We need to take our discrete set of points and join them together. Imagine putting a small ball of radius r around each point in our data set. If r is very small, then none of the balls will intersect and the Betti numbers of all the balls in the set are the same as for the discrete set.
However, if we allow r to grow, then eventually the balls will begin to touch and we will likely get nontrivial higher Betti numbers. In the animation, we see that once r reaches a certain threshold, the balls around the top three points intersect in pairs and therefore contain the triangle joining the three points. Moreover, we cannot fill in the triangle since there’s a small gap in the middle; this means the first Betti number is 1 at that stage. But as r gets a bit bigger, then all three balls intersect at once and we can fill in the triangle; the first Betti number then drops to 0.
Persistent homology tracks these numbers as the radius grows; the plot of these numbers against the parameter r is called a barcode. Long bars suggest features in the data that may be significant (they persist, hence the terminology). Short bars often arise from noise in the data and may be disregarded (or not – context is important).
So what we’ve done is pass from a discrete collection of points to a sequence of more complicated spaces (one for each r) which hopefully model the data much better than a simple linear regression might.
In the above animation, we show how a few points on a circle might be modeled in this way. We have suppressed the balls around the points, connecting two points when their associated balls overlap, forming triangles when three intersect and so on. A circle persists for quite a long time, leading us to guess that our data lie near a circle.

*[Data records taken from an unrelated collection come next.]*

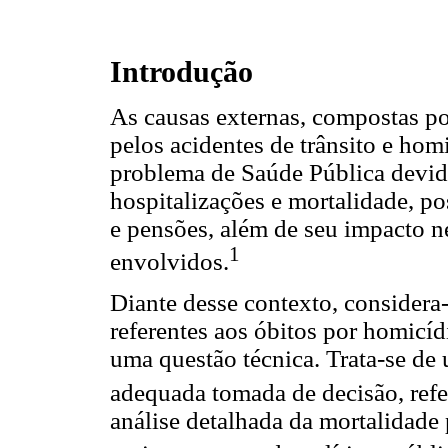
Introdução
As causas externas, compostas po
pelos acidentes de trânsito e ho
problema de Saúde Pública devid
hospitalizações e mortalidade, p
e pensões, além de seu impacto n
1
envolvidos.
Diante desse contexto, considera
referentes aos óbitos por homicíd
uma questão técnica. Trata-se de
adequada tomada de decisão, refer
análise detalhada da mortalidade 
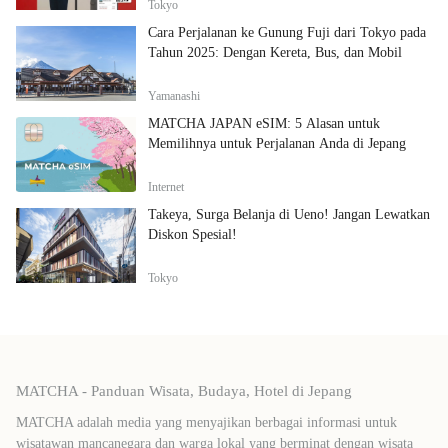
Tokyo
Cara Perjalanan ke Gunung Fuji dari Tokyo pada
Tahun 2025: Dengan Kereta, Bus, dan Mobil
Yamanashi
MATCHA JAPAN eSIM: 5 Alasan untuk
Memilihnya untuk Perjalanan Anda di Jepang
Internet
Takeya, Surga Belanja di Ueno! Jangan Lewatkan
Diskon Spesial!
Tokyo
MATCHA - Panduan Wisata, Budaya, Hotel di Jepang
MATCHA adalah media yang menyajikan berbagai informasi untuk
wisatawan mancanegara dan warga lokal yang berminat dengan wisata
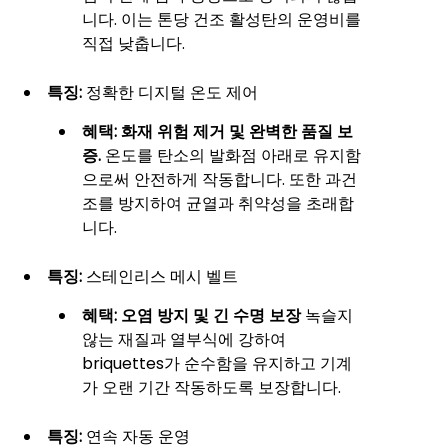
니다. 이는 톤당 건조 활성탄의 운영비를
직접 낮춥니다.
특징:
정확한 디지털 온도 제어
혜택:
화재 위험 제거 및 완벽한 품질 보
증.
온도를 탄소의 발화점 아래로 유지함
으로써 안전하게 작동합니다. 또한 과건
조를 방지하여 균열과 취약성을 초래합
니다.
특징:
스테인리스 메시 벨트
혜택:
오염 방지 및 긴 수명 보장
녹슬지
않는 재질과 열부식에 강하여
briquettes가 순수함을 유지하고 기계
가 오랜 기간 작동하도록 보장합니다.
특징:
연속 자동 운영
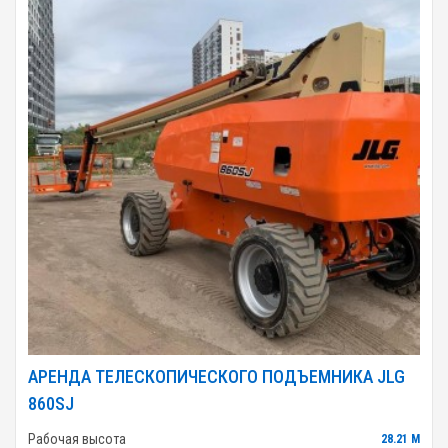
АРЕНДА ТЕЛЕСКОПИЧЕСКОГО ПОДЪЕМНИКА JLG
860SJ
Рабочая высота
28.21 М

Applications beyond the theory
Gunnar Carlsson of Stanford University is one of the pioneers of topological data analysis. One of his group’s first successes was the discovery of the topology of the space of natural images. This data set consists of several million 3-pixel by 3-pixel patches sampled from black and white digital photographs. Each pixel is described by a number between 0 and 255, measuring its grayscale value; each 3-by-3 patch then corresponds to a point in a 9-dimensional space, each coordinate giving the numerical value of the associated pixel. After tossing out the constant patches and doing some normalizations, this space lies inside a 7-dimensional sphere. At first glance, the set appears to fill out the sphere, but structure emerges by restricting attention to areas where the points pack closer together.
Carlsson and his collaborators showed that the data actually lie on a Klein bottle, a nonorientable 2-dimensional surface embedded in the sphere. They were able to push this further to find a compression algorithm for photos that is slightly better than the industry standard JPEG 2000. Carlsson has published an excellent survey of this work.
In light of this success, Carlsson and some of his colleagues founded AYASDI, a company with a growing roster of clients in banking, finance, government and other industries. They use these and other techniques to analyze diabetes, breast cancer and cardiopulmonary disease data. The results are encouraging – certain subgroups of patients with high survival rates, invisible using traditional statistical methods, may be found via these techniques.
The real promise of these methods, however, lies in the possibility of tailoring treatments and solutions to individuals. Analysis of large data sets lets us know, for example, that a drug once thought to be 80% effective is actually 100% effective on 80% of patients, identifiable via some marker. Topological data analysis provides another tool to advance these analytics, often identifying features that were hidden before.